The effects of magnetic fields in cold clouds in cooling flows

A. C. S. Friaca, L. C. Jafelice

Published 1998-10-19Version 1

Large masses of absorbing material are inferred to exist in cooling flows in clusters of galaxies from the excess X-ray absorption in the spectra of some X-ray clusters. The absorbing material is probably in the form of cold clouds pressure-confined by the surrounding, hot, X-ray emitting gas. The cold clouds could remain relatively static until they are destroyed by evaporation or ablation, or give rise to star formation.

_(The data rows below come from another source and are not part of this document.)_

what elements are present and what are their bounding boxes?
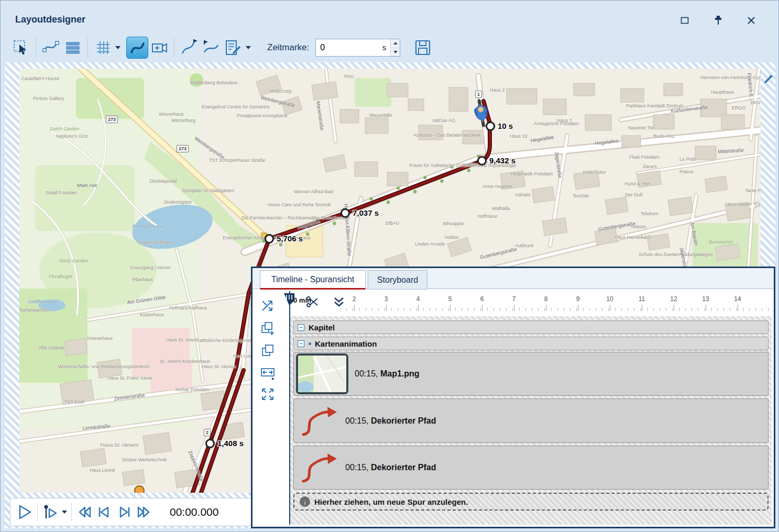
ruler-tick-minor	[474, 308, 475, 311]
maximize-button[interactable]	[675, 11, 694, 30]
collapse-all-icon	[332, 295, 346, 309]
group-row-kapitel[interactable]: − Kapitel	[293, 320, 769, 334]
map-label: Haus 7	[557, 118, 572, 123]
map-label: Anne Aegerter	[482, 184, 513, 189]
clip-name: Map1.png	[380, 369, 420, 378]
ruler-tick-minor	[557, 308, 558, 311]
ruler-tick-minor	[628, 308, 628, 311]
map-label: Lennéstraße	[82, 423, 111, 431]
grid-dropdown-button[interactable]	[114, 37, 122, 59]
map-label: Werner-Alfred-Bad	[294, 189, 333, 194]
road-ref-badge: 273	[177, 145, 189, 152]
clip-row-pfad-1[interactable]: 00:15, Dekorierter Pfad	[293, 398, 769, 443]
form-edit-button[interactable]	[222, 37, 244, 59]
clip-row-pfad-2[interactable]: 00:15, Dekorierter Pfad	[293, 446, 769, 490]
ruler-tick-minor	[480, 308, 481, 311]
ruler-tick-major	[642, 305, 642, 311]
time-marker[interactable]	[477, 156, 487, 165]
add-track-button[interactable]	[259, 319, 277, 337]
skip-forward-button[interactable]	[134, 502, 154, 522]
time-marker[interactable]	[265, 234, 274, 243]
zeitmarke-spin-up[interactable]	[391, 39, 400, 48]
map-label: Jägerstraße	[554, 151, 563, 179]
ruler-tick-major	[546, 305, 546, 311]
zeitmarke-input[interactable]	[316, 39, 380, 56]
collapse-button[interactable]: −	[298, 340, 304, 347]
edit-curve-button[interactable]	[40, 37, 62, 59]
path-tool-button[interactable]	[126, 37, 148, 59]
clip-duration: 00:15,	[345, 416, 368, 425]
map-label: Marly Garden	[59, 258, 88, 263]
marker-dropdown-button[interactable]	[60, 501, 69, 523]
map-label: Hund & Herr	[624, 181, 651, 186]
playhead-icon[interactable]	[283, 292, 295, 307]
triangle-down-icon	[393, 51, 398, 53]
play-from-marker-button[interactable]	[40, 502, 60, 522]
form-dropdown-button[interactable]	[244, 37, 253, 59]
pin-button[interactable]	[709, 11, 728, 30]
arrange-button[interactable]	[259, 297, 277, 315]
chevron-down-icon	[115, 46, 120, 49]
chevron-down-icon	[246, 46, 251, 49]
map-label: Weinbergstraße	[193, 136, 225, 160]
new-track-dropzone[interactable]: ↓ Hierher ziehen, um neue Spur anzulegen…	[293, 493, 769, 511]
go-end-button[interactable]	[114, 502, 134, 522]
zeitmarke-spin-down[interactable]	[391, 48, 400, 57]
time-marker[interactable]	[341, 208, 350, 218]
object-list-button[interactable]	[62, 37, 84, 59]
timeline-ruler: 0 min 234567891011121314	[290, 291, 772, 316]
collapse-button[interactable]: −	[298, 324, 304, 331]
ruler-tick-minor	[500, 308, 500, 311]
map-label: Hoffriseur	[477, 214, 498, 219]
map-label: Tante Pau...	[745, 188, 761, 193]
duplicate-track-button[interactable]	[259, 341, 277, 359]
edit-pen-icon[interactable]	[763, 74, 774, 84]
close-button[interactable]	[742, 11, 761, 30]
play-button[interactable]	[15, 502, 35, 522]
path-start-button[interactable]	[178, 37, 200, 59]
select-tool-button[interactable]	[10, 37, 32, 59]
ruler-number: 2	[353, 295, 356, 303]
camera-button[interactable]	[148, 37, 170, 59]
ruler-tick-minor	[755, 308, 756, 311]
map-label: Home Care und Reha Technik	[268, 202, 331, 207]
ruler-tick-minor	[762, 308, 762, 311]
map-label: Winzerberg	[171, 118, 195, 123]
grid-button[interactable]	[92, 37, 114, 59]
ruler-tick-minor	[685, 308, 686, 311]
close-icon	[747, 16, 755, 25]
map-label: noidue	[445, 235, 459, 240]
ruler-tick-minor	[679, 308, 679, 311]
map-label: Float Potsdam	[629, 154, 660, 160]
expand-tracks-button[interactable]	[259, 385, 277, 403]
ruler-tick-minor	[608, 308, 609, 311]
map-label: Kinki Color	[583, 170, 606, 175]
fit-width-button[interactable]	[259, 363, 277, 381]
form-edit-icon	[224, 38, 243, 57]
ruler-tick-minor	[366, 308, 366, 311]
ruler-number: 10	[606, 295, 613, 303]
skip-back-button[interactable]	[74, 502, 94, 522]
tab-storyboard[interactable]: Storyboard	[368, 270, 427, 290]
map-label: Dreikönigstor	[164, 199, 192, 205]
tab-timeline-spuransicht[interactable]: Timeline - Spuransicht	[260, 270, 366, 290]
collapse-all-button[interactable]	[331, 294, 347, 310]
clip-row-map[interactable]: 00:15, Map1.png	[293, 352, 769, 396]
map-label: Evangelical Centre for Geriatrics	[202, 104, 270, 109]
path-end-button[interactable]	[200, 37, 222, 59]
group-row-kartenanimation[interactable]: − Kartenanimation	[293, 337, 769, 350]
map-label: Haus Hansen	[615, 235, 643, 240]
ruler-number: 13	[702, 295, 709, 303]
scissors-button[interactable]	[305, 294, 321, 310]
pin-icon	[714, 15, 723, 26]
ruler-tick-minor	[359, 308, 360, 311]
ruler-tick-minor	[385, 308, 385, 311]
ruler-tick-minor	[398, 308, 398, 311]
ruler-number: 14	[734, 295, 741, 303]
time-marker[interactable]	[486, 121, 495, 131]
ruler-tick-minor	[596, 308, 596, 311]
time-marker[interactable]	[205, 439, 215, 448]
go-start-button[interactable]	[94, 502, 114, 522]
save-button[interactable]	[412, 37, 434, 59]
timeline-side-toolbar	[259, 297, 283, 407]
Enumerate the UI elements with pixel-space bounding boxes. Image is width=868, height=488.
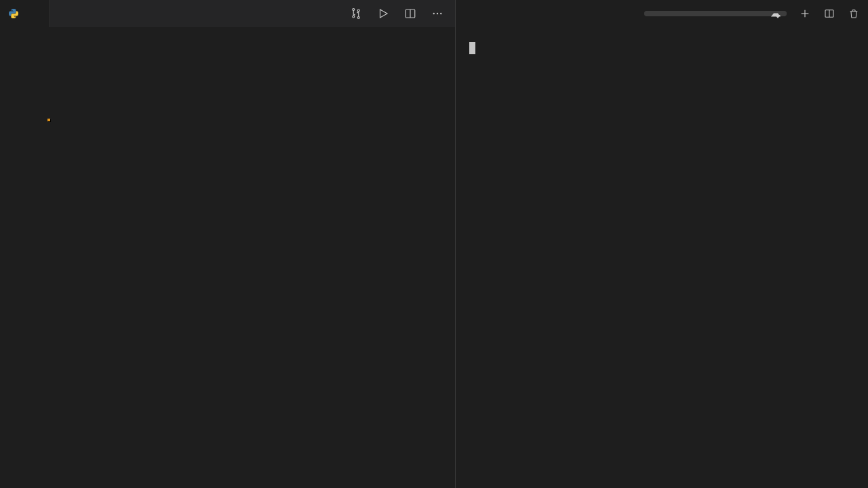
terminal-body[interactable] xyxy=(456,27,868,488)
svg-marker-4 xyxy=(380,9,388,18)
svg-point-1 xyxy=(353,16,355,18)
terminal-controls xyxy=(644,7,860,20)
svg-point-8 xyxy=(437,13,438,14)
python-icon xyxy=(8,8,19,19)
svg-point-9 xyxy=(440,13,441,14)
file-tab[interactable] xyxy=(0,0,50,27)
code-area[interactable] xyxy=(0,27,455,488)
tab-close-button[interactable] xyxy=(30,8,41,19)
terminal-header xyxy=(456,0,868,27)
tab-bar xyxy=(0,0,455,27)
editor-actions xyxy=(349,7,450,20)
code-content[interactable] xyxy=(47,31,455,488)
terminal-pane xyxy=(456,0,868,488)
run-icon[interactable] xyxy=(376,7,390,20)
new-terminal-icon[interactable] xyxy=(799,7,811,20)
svg-point-7 xyxy=(433,13,435,14)
svg-point-0 xyxy=(353,9,355,11)
split-terminal-icon[interactable] xyxy=(823,7,835,20)
split-editor-icon[interactable] xyxy=(403,7,417,20)
tab-group xyxy=(0,0,50,27)
line-number-gutter xyxy=(0,31,47,488)
app-root xyxy=(0,0,868,488)
compare-changes-icon[interactable] xyxy=(349,7,363,20)
more-actions-icon[interactable] xyxy=(431,7,444,20)
kill-terminal-icon[interactable] xyxy=(848,7,860,20)
svg-point-2 xyxy=(357,17,359,19)
terminal-cursor xyxy=(469,42,475,54)
terminal-shell-select[interactable] xyxy=(644,11,787,16)
highlight-box xyxy=(47,119,50,121)
svg-point-3 xyxy=(357,9,359,12)
editor-pane xyxy=(0,0,456,488)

If the final fate of the clouds is stars, the IMF of the stars formed over the whole cooling flow region ($r \sim 100$ kpc) should be biased to low masses, to avoid a very luminous, blue halo for the central galaxy of the cooling flow. However, there is evidence for bright star formation in the innermost (r < 10 kpc) regions of some cooling flows, and, therefore, the biasing of the IMF towards low masses should not occur or be less important at smaller radii. The consideration of magnetic fields may shed light on these two points. If magnetic fields are present, the magnetic critical mass should be considered, besides the Jeans mass, in establishing a natural mass scale for star formation. When this new mass scale is taken into account, we obtain the right variation of the biasing of the IMF with the radius in addition to inhibition of high-mass star formation at large radii. We also demonstrate that magnetic reconnection is a efficient than ambipolar diffusion in removing magnetic fields in cold clouds.